Dee Alexander's Ancestors Reign
Saturday, September 23
TIME: 9:30-10:30PM
VENUE: logan center performance hall. 915 east 60th st.
dee alexander’s ancestors reign
Dee Alexander’s Ancestors Reign is a collaboration between some of Chicago’s premier established and up-and-coming female artists, who gather to celebrate the power of the female divine through music and dance and to pay tribute to those who have come before them. The ensemble gives thanks to and honors the ancestors, and asks for their continued blessings and guidance as the ensemble journeys through their original compositions. Ancestors Reign’s aim is to bring joy, spread peace and love, and foster communities of mutual support during these tumultuous times.

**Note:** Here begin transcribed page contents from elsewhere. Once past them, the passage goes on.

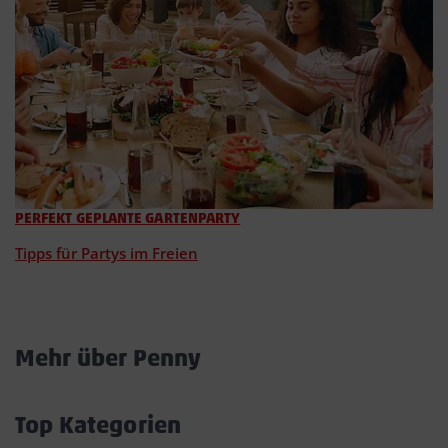
PERFEKT GEPLANTE GARTENPARTY
Tipps für Partys im Freien
Mehr über Penny
Akkordeon
öffnen/schließen
Top Kategorien
Akkordeon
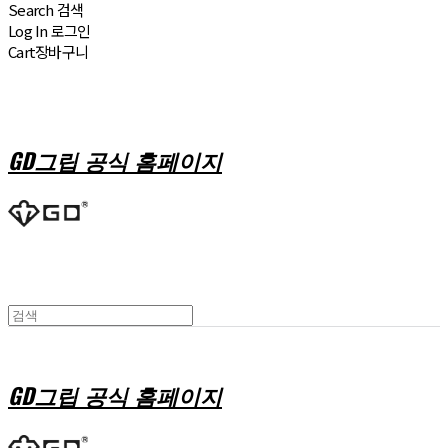
Search
검색
Log In
로그인
Cart
장바구니
GD그립 공식 홈페이지
GD그립 공식 홈페이지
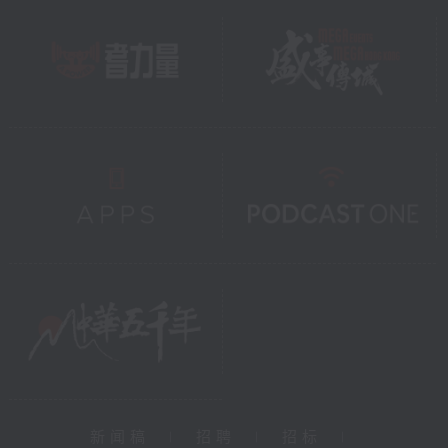
新闻稿
|
招聘
|
招标
|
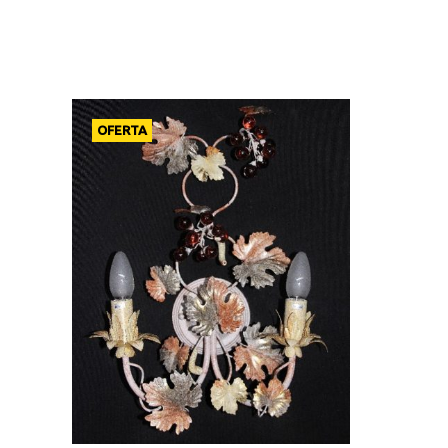
OFERTA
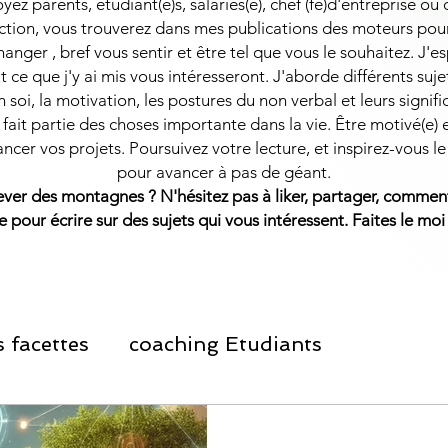
ez parents, étudiant(e)s, salariés(e), chef (fe)d'entreprise ou
ction, vous trouverez dans mes publications des moteurs pou
hanger , bref vous sentir et être tel que vous le souhaitez. J'
t ce que j'y ai mis vous intéresseront.
J'aborde différents suj
 soi, la motivation, les postures du non verbal et leurs signifi
fait partie des choses importante dans la vie. Être motivé(e) 
ancer vos projets. Poursuivez votre lecture, et inspirez-vous le
pour avancer à pas de géant.
lever des montagnes ?
​
N'hésitez pas à liker, partager, comment
e pour écrire sur des sujets qui vous intéressent. Faites le moi
 facettes
coaching Etudiants
ement Personnel
Informations Salariés et 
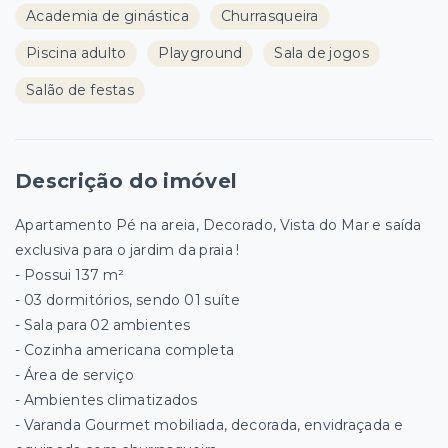
Academia de ginástica
Churrasqueira
Piscina adulto
Playground
Sala de jogos
Salão de festas
Descrição do imóvel
Apartamento Pé na areia, Decorado, Vista do Mar e saída
exclusiva para o jardim da praia !
- Possui 137 m²
- 03 dormitórios, sendo 01 suíte
- Sala para 02 ambientes
- Cozinha americana completa
- Área de serviço
- Ambientes climatizados
- Varanda Gourmet mobiliada, decorada, envidraçada e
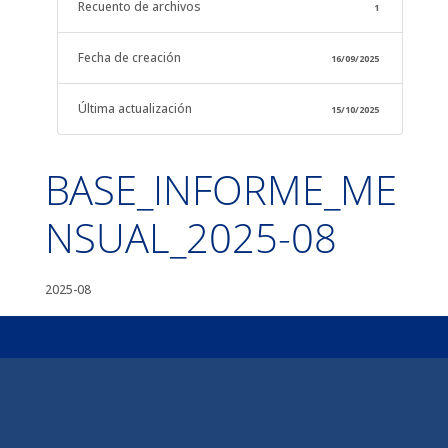
Recuento de archivos
1
Fecha de creación
16/09/2025
Última actualización
15/10/2025
BASE_INFORME_ME
NSUAL_2025-08
2025-08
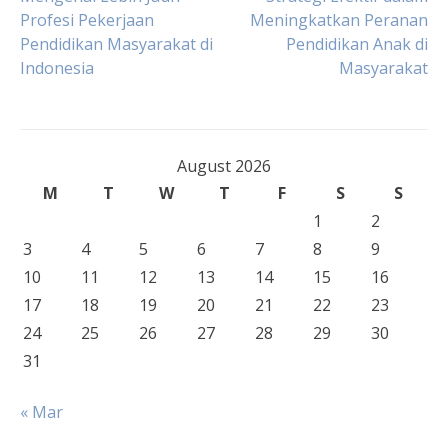
Post
Profesi Pekerjaan
Meningkatkan Peranan
Pendidikan Masyarakat di
Pendidikan Anak di
navigation
Indonesia
Masyarakat
August 2026
M
T
W
T
F
S
S
1
2
3
4
5
6
7
8
9
10
11
12
13
14
15
16
17
18
19
20
21
22
23
24
25
26
27
28
29
30
31
« Mar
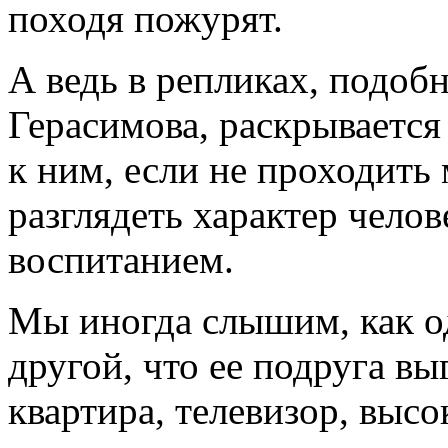
походя пожурят.
А ведь в репликах, подобн
Герасимова, раскрывается
к ним, если не проходить
разглядеть характер челов
воспитанием.
Мы иногда слышим, как о
другой, что ее подруга в
квартира, телевизор, выс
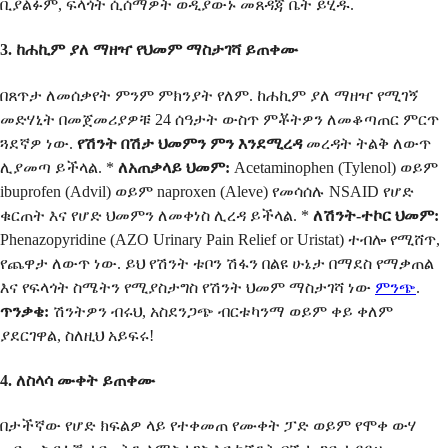
ቢያልፉም, ፍላጎት ሲሰማዎት ወዲያውኑ መጸዳጃ ቤት ይሂዱ.
3. ከሐኪም ያለ ማዘዣ የህመም ማስታገሻ ይጠቀሙ
በጸጥታ ለመሰቃየት ምንም ምክንያት የለም. ከሐኪም ያለ ማዘዣ የሚገኝ
መድሃኒት በመጀመሪያዎቹ 24 ሰዓታት ውስጥ ምቾትዎን ለመቆጣጠር ምርጥ
ጓደኛዎ ነው.
የሽንት በሽታ ህመምን ምን እንደሚረዳ
መረዳት ትልቅ ለውጥ
ሊያመጣ ይችላል. *
ለአጠቃላይ ህመም:
Acetaminophen (Tylenol) ወይም
ibuprofen (Advil) ወይም naproxen (Aleve) የመሳሰሉ NSAID የሆድ
ቁርጠት እና የሆድ ህመምን ለመቀነስ ሊረዳ ይችላል. *
ለሽንት-ተኮር ህመም:
Phenazopyridine (AZO Urinary Pain Relief or Uristat) ተብሎ የሚሸጥ,
የጨዋታ ለውጥ ነው. ይህ የሽንት ቱቦን ሽፋን በልዩ ሁኔታ በማደስ የማቃጠል
እና የፍላጎት ስሜትን የሚያስታግስ የሽንት ህመም ማስታገሻ ነው
ምንጭ
.
ጥንቃቄ:
ሽንትዎን ብሩህ, አስደንጋጭ ብርቱካንማ ወይም ቀይ ቀለም
ያደርገዋል, ስለዚህ አይፍሩ!
4. ለስላሳ ሙቀት ይጠቀሙ
በታችኛው የሆድ ክፍልዎ ላይ የተቀመጠ የሙቀት ፓድ ወይም የሞቀ ውሃ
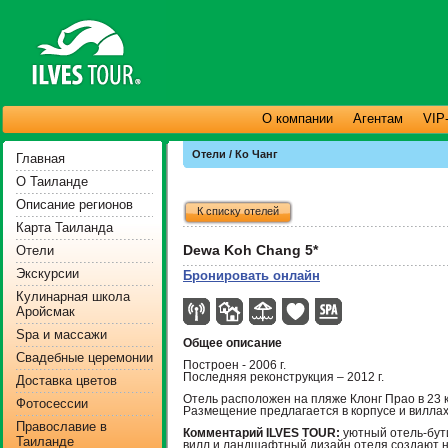
О компании
Агентам
VIP
Отели / Ко Чанг
Главная
О Таиланде
Описание регионов
К списку отелей
Карта Таиланда
Dewa Koh Chang 5*
Отели
Экскурсии
Бронировать онлайн
Кулинарная школа
Аройсмак
Spa и массажи
Общее описание
Свадебные церемонии
Построен - 2006 г.
Последняя реконструкция – 2012 г.
Доставка цветов
Отель расположен на пляже Клонг Прао в 23 
Фотосессии
Размещение предлагается в корпусе и виллах
Православие в
Комментарий ILVES TOUR:
уютный отель-бут
Таиланде
вилл и ландшафтный дизайн отеля создают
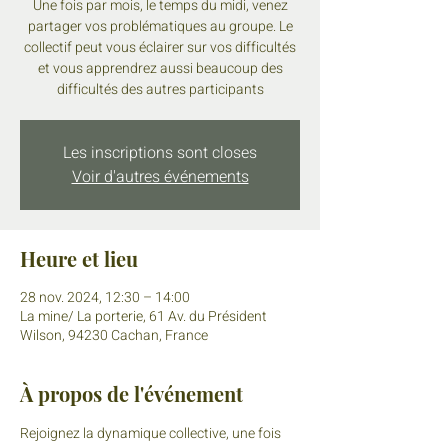
Une fois par mois, le temps du midi, venez
partager vos problématiques au groupe. Le
collectif peut vous éclairer sur vos difficultés
et vous apprendrez aussi beaucoup des
difficultés des autres participants
Les inscriptions sont closes
Voir d'autres événements
Heure et lieu
28 nov. 2024, 12:30 – 14:00
La mine/ La porterie, 61 Av. du Président
Wilson, 94230 Cachan, France
À propos de l'événement
Rejoignez la dynamique collective, une fois 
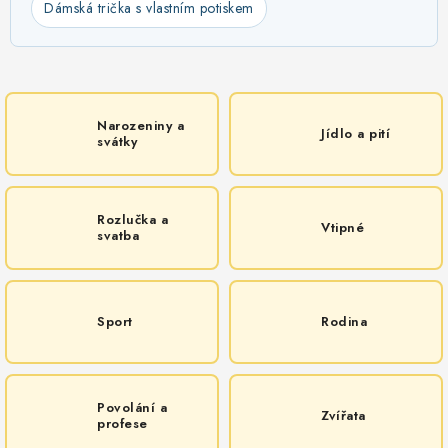
Dámská trička s vlastním potiskem
Narozeniny a
Jídlo a pití
svátky
Rozlučka a
Vtipné
svatba
Sport
Rodina
Povolání a
Zvířata
profese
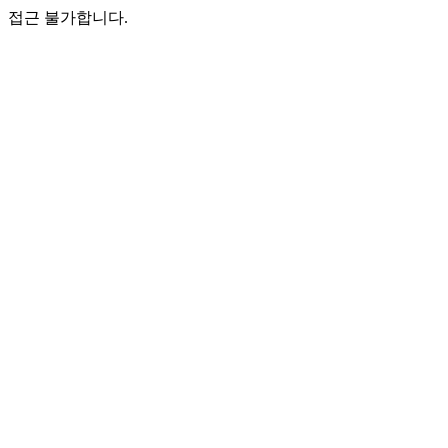
접근 불가합니다.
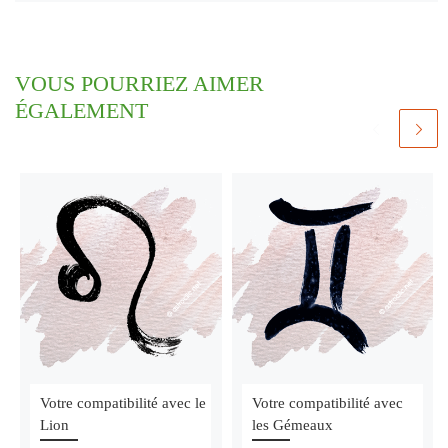
VOUS POURRIEZ AIMER
ÉGALEMENT
Votre compatibilité avec le
Votre compatibilité avec
Lion
les Gémeaux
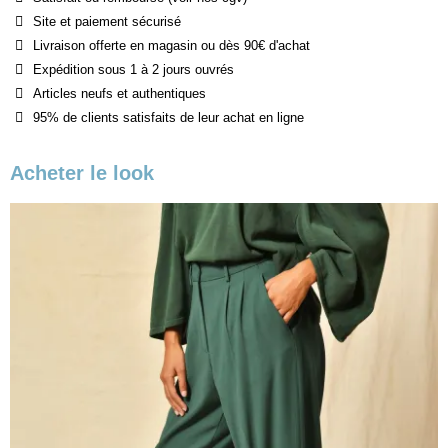
Site et paiement sécurisé
Livraison offerte en magasin ou dès 90€ d'achat
Expédition sous 1 à 2 jours ouvrés
Articles neufs et authentiques
95% de clients satisfaits de leur achat en ligne
Acheter le look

Born on Chicago’s west side, Dee Alexander is one of the city’s most respected female vocalists and songwriters. Her talents span from gospel to R&B and blues to neo-soul, but jazz is where her heart resides. Whether she’s delivering a sultry ballad or a scat-filled romp, she delivers with a passion and grace that is truly her own. Alexander boasts long and fruitful associations with Chicago’s jazz elite, including Ramsey Lewis, Orbert Davis, Nicole Mitchell, Ernest Dawkins, Jeff Lindberg and the Chicago Jazz Orchestra, Metropolitan Jazz Octet, Chicago Youth Symphony Orchestra, and the Association for the Advancement of Creative Musicians (AACM). She leads the Dee Alexander Quartet and the Evolution Ensemble. She has been honored with the Chicagoan of the Year in Jazz award, City of Chicago Esteemed Artist Award, and the 3Arts Award for Music. She is a Host on the WFMT Jazz Radio Network.
Alexis Lombre is a young jazz pianist who discovered early that the true essence of music is not just what you hear, but how it makes you feel. Her musical mission is to keep the soul in music alive. Lombre has toured the midwest with her group, the Alexis Lombre Trio; toured South Africa with the Englewood-Soweto Exchange (powered by a MacArthur grant and led by Ernest Dawkins); and toured France with Bacongo Square Boulevard, a trio comprised of French, Congolese, and American musicians. She has played with James Carter, Ernest Dawkins, the AACM Great Black Music Ensemble, Makaya McCraven, Donald Harrison, Bobby Watson, Buster Williams, Wadada Leo Smith, J Moss, Cece Peniston, Rudresh Mahanthappa, and Nona Hendrix. Her debut album, Southside Sounds, is a collection of original compositions that serve as a soulful reflection of her upbringing on Chicago’s South Side.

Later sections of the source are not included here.